**Dataset records**
=-=-=

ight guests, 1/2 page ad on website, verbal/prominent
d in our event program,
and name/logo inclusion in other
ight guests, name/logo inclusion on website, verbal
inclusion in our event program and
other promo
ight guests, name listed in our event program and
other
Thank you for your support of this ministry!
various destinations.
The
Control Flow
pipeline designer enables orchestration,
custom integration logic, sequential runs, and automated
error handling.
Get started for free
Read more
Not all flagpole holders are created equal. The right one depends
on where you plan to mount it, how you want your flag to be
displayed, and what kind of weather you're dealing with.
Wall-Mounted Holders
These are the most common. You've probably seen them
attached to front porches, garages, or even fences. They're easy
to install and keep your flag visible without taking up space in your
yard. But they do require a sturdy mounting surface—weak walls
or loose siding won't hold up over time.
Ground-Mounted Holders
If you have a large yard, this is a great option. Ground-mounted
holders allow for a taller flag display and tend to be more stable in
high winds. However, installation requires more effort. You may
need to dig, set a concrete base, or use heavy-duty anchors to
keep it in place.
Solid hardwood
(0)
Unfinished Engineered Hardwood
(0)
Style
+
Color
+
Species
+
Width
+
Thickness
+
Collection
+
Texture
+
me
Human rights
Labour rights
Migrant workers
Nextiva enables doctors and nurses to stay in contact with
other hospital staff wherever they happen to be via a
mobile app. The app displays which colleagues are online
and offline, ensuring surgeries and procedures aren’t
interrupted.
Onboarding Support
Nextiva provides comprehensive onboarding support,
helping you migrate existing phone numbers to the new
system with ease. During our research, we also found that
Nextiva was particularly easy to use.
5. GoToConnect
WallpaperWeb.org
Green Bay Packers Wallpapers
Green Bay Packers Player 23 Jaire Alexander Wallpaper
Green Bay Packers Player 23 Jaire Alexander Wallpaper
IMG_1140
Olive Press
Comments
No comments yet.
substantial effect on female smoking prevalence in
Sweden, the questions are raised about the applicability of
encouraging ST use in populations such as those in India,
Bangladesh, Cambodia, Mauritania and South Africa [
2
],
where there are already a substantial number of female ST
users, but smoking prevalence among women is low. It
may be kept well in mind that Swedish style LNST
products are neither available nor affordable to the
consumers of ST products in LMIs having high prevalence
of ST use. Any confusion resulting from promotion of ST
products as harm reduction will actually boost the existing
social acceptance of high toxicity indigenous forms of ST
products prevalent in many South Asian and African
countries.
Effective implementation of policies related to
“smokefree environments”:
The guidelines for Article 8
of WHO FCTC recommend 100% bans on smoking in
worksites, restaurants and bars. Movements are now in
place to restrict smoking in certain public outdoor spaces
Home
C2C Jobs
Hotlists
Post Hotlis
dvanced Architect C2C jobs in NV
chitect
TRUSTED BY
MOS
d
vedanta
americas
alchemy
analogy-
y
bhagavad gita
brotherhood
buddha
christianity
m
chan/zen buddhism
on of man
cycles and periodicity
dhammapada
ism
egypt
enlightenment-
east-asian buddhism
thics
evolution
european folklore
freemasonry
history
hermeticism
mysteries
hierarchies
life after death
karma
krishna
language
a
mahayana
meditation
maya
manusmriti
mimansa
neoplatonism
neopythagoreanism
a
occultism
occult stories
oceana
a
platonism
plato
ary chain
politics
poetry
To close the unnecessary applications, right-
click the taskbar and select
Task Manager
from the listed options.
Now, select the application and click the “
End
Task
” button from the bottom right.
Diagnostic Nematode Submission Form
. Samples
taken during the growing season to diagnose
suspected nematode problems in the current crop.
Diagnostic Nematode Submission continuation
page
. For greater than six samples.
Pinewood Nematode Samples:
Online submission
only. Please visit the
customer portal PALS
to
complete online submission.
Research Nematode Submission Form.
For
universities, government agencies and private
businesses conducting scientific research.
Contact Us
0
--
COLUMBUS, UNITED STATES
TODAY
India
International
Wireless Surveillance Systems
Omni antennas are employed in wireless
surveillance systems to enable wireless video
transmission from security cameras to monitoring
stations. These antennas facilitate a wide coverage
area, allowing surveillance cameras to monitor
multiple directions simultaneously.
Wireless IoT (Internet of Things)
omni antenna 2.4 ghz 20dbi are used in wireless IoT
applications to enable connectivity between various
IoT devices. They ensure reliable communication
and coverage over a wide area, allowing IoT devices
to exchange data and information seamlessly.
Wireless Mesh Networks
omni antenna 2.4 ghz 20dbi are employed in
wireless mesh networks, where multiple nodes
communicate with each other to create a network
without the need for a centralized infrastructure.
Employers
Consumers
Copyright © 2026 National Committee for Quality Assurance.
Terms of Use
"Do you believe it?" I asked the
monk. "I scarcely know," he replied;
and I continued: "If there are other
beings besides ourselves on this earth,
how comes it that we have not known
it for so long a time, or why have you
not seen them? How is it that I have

=-=-=

**How to complete this task**
Reproduce the records above in their entirety, unchanged.

**Answer**
ight guests, 1/2 page ad on website, verbal/prominent
d in our event program,
and name/logo inclusion in other
ight guests, name/logo inclusion on website, verbal
inclusion in our event program and
other promo
ight guests, name listed in our event program and
other
Thank you for your support of this ministry!
various destinations.
The
Control Flow
pipeline designer enables orchestration,
custom integration logic, sequential runs, and automated
error handling.
Get started for free
Read more
Not all flagpole holders are created equal. The right one depends
on where you plan to mount it, how you want your flag to be
displayed, and what kind of weather you're dealing with.
Wall-Mounted Holders
These are the most common. You've probably seen them
attached to front porches, garages, or even fences. They're easy
to install and keep your flag visible without taking up space in your
yard. But they do require a sturdy mounting surface—weak walls
or loose siding won't hold up over time.
Ground-Mounted Holders
If you have a large yard, this is a great option. Ground-mounted
holders allow for a taller flag display and tend to be more stable in
high winds. However, installation requires more effort. You may
need to dig, set a concrete base, or use heavy-duty anchors to
keep it in place.
Solid hardwood
(0)
Unfinished Engineered Hardwood
(0)
Style
+
Color
+
Species
+
Width
+
Thickness
+
Collection
+
Texture
+
me
Human rights
Labour rights
Migrant workers
Nextiva enables doctors and nurses to stay in contact with
other hospital staff wherever they happen to be via a
mobile app. The app displays which colleagues are online
and offline, ensuring surgeries and procedures aren’t
interrupted.
Onboarding Support
Nextiva provides comprehensive onboarding support,
helping you migrate existing phone numbers to the new
system with ease. During our research, we also found that
Nextiva was particularly easy to use.
5. GoToConnect
WallpaperWeb.org
Green Bay Packers Wallpapers
Green Bay Packers Player 23 Jaire Alexander Wallpaper
Green Bay Packers Player 23 Jaire Alexander Wallpaper
IMG_1140
Olive Press
Comments
No comments yet.
substantial effect on female smoking prevalence in
Sweden, the questions are raised about the applicability of
encouraging ST use in populations such as those in India,
Bangladesh, Cambodia, Mauritania and South Africa [
2
],
where there are already a substantial number of female ST
users, but smoking prevalence among women is low. It
may be kept well in mind that Swedish style LNST
products are neither available nor affordable to the
consumers of ST products in LMIs having high prevalence
of ST use. Any confusion resulting from promotion of ST
products as harm reduction will actually boost the existing
social acceptance of high toxicity indigenous forms of ST
products prevalent in many South Asian and African
countries.
Effective implementation of policies related to
“smokefree environments”:
The guidelines for Article 8
of WHO FCTC recommend 100% bans on smoking in
worksites, restaurants and bars. Movements are now in
place to restrict smoking in certain public outdoor spaces
Home
C2C Jobs
Hotlists
Post Hotlis
dvanced Architect C2C jobs in NV
chitect
TRUSTED BY
MOS
d
vedanta
americas
alchemy
analogy-
y
bhagavad gita
brotherhood
buddha
christianity
m
chan/zen buddhism
on of man
cycles and periodicity
dhammapada
ism
egypt
enlightenment-
east-asian buddhism
thics
evolution
european folklore
freemasonry
history
hermeticism
mysteries
hierarchies
life after death
karma
krishna
language
a
mahayana
meditation
maya
manusmriti
mimansa
neoplatonism
neopythagoreanism
a
occultism
occult stories
oceana
a
platonism
plato
ary chain
politics
poetry
To close the unnecessary applications, right-
click the taskbar and select
Task Manager
from the listed options.
Now, select the application and click the “
End
Task
” button from the bottom right.
Diagnostic Nematode Submission Form
. Samples
taken during the growing season to diagnose
suspected nematode problems in the current crop.
Diagnostic Nematode Submission continuation
page
. For greater than six samples.
Pinewood Nematode Samples:
Online submission
only. Please visit the
customer portal PALS
to
complete online submission.
Research Nematode Submission Form.
For
universities, government agencies and private
businesses conducting scientific research.
Contact Us
0
--
COLUMBUS, UNITED STATES
TODAY
India
International
Wireless Surveillance Systems
Omni antennas are employed in wireless
surveillance systems to enable wireless video
transmission from security cameras to monitoring
stations. These antennas facilitate a wide coverage
area, allowing surveillance cameras to monitor
multiple directions simultaneously.
Wireless IoT (Internet of Things)
omni antenna 2.4 ghz 20dbi are used in wireless IoT
applications to enable connectivity between various
IoT devices. They ensure reliable communication
and coverage over a wide area, allowing IoT devices
to exchange data and information seamlessly.
Wireless Mesh Networks
omni antenna 2.4 ghz 20dbi are employed in
wireless mesh networks, where multiple nodes
communicate with each other to create a network
without the need for a centralized infrastructure.
Employers
Consumers
Copyright © 2026 National Committee for Quality Assurance.
Terms of Use
"Do you believe it?" I asked the
monk. "I scarcely know," he replied;
and I continued: "If there are other
beings besides ourselves on this earth,
how comes it that we have not known
it for so long a time, or why have you
not seen them? How is it that I have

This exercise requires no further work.